- [Your instructions] Produce again, without any change, the lines running from the one with "RU.SAQINFORM.GE" through the final line of the data below, and only those.

- [Source records]

---------------

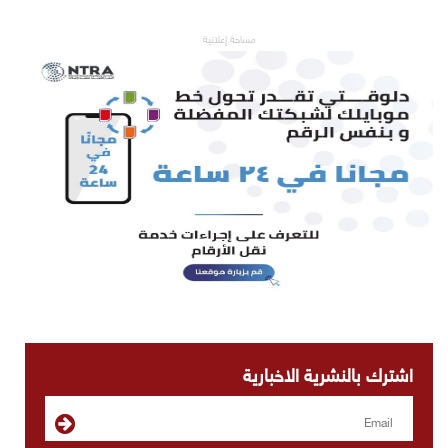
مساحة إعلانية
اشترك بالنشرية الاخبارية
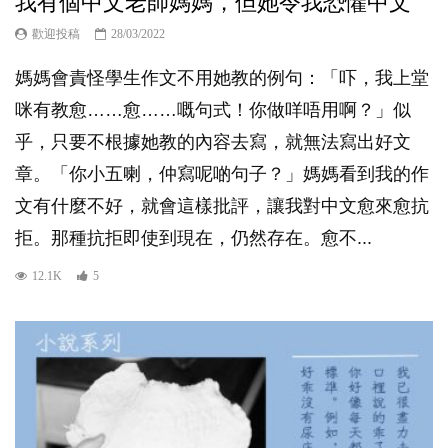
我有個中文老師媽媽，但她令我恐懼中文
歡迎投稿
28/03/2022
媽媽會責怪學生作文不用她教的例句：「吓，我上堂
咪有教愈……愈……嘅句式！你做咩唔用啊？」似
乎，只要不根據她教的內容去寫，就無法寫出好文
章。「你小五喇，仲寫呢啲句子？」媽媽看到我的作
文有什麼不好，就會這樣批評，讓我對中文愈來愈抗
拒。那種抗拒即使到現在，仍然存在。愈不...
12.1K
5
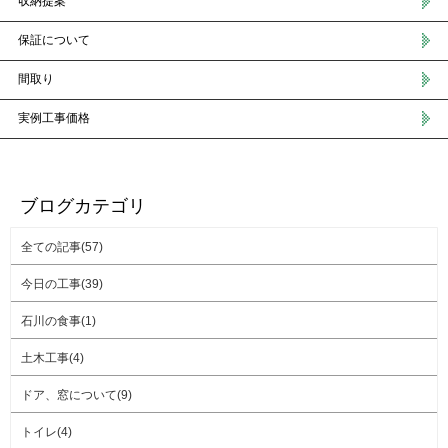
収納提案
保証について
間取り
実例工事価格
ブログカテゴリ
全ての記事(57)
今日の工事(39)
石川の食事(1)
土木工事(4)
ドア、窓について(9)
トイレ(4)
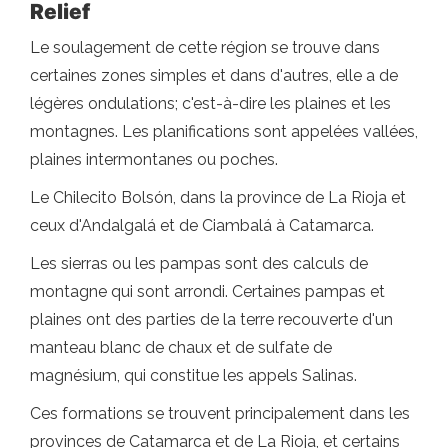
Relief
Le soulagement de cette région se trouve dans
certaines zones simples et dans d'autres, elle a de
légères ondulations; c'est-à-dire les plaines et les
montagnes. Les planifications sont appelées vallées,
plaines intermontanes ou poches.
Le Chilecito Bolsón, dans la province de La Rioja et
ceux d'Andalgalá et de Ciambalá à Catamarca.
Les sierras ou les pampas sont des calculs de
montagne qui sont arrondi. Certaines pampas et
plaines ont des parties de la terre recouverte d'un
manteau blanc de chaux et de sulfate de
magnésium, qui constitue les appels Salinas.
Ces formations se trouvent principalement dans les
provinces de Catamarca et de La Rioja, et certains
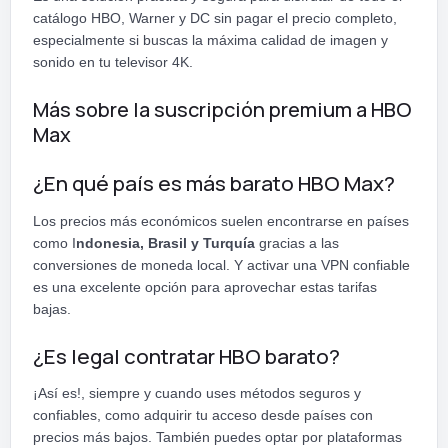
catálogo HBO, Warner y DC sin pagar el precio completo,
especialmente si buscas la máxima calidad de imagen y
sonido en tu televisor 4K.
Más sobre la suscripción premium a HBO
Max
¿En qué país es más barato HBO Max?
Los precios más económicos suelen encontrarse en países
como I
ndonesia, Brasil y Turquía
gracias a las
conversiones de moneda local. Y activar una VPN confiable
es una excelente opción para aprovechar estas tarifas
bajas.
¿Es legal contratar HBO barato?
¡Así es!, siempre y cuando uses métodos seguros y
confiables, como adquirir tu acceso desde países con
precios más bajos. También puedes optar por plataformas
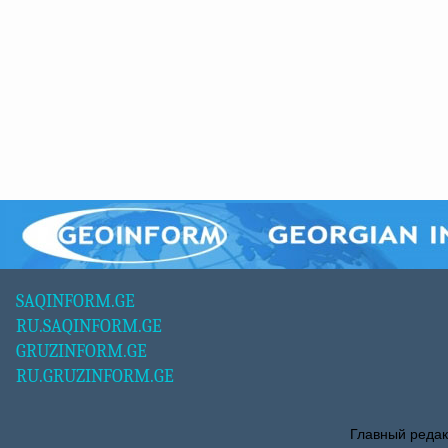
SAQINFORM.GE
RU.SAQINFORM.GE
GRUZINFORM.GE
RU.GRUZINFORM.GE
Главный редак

---------------

- [Answer box]
RU.SAQINFORM.GE
GRUZINFORM.GE
RU.GRUZINFORM.GE
Главный редак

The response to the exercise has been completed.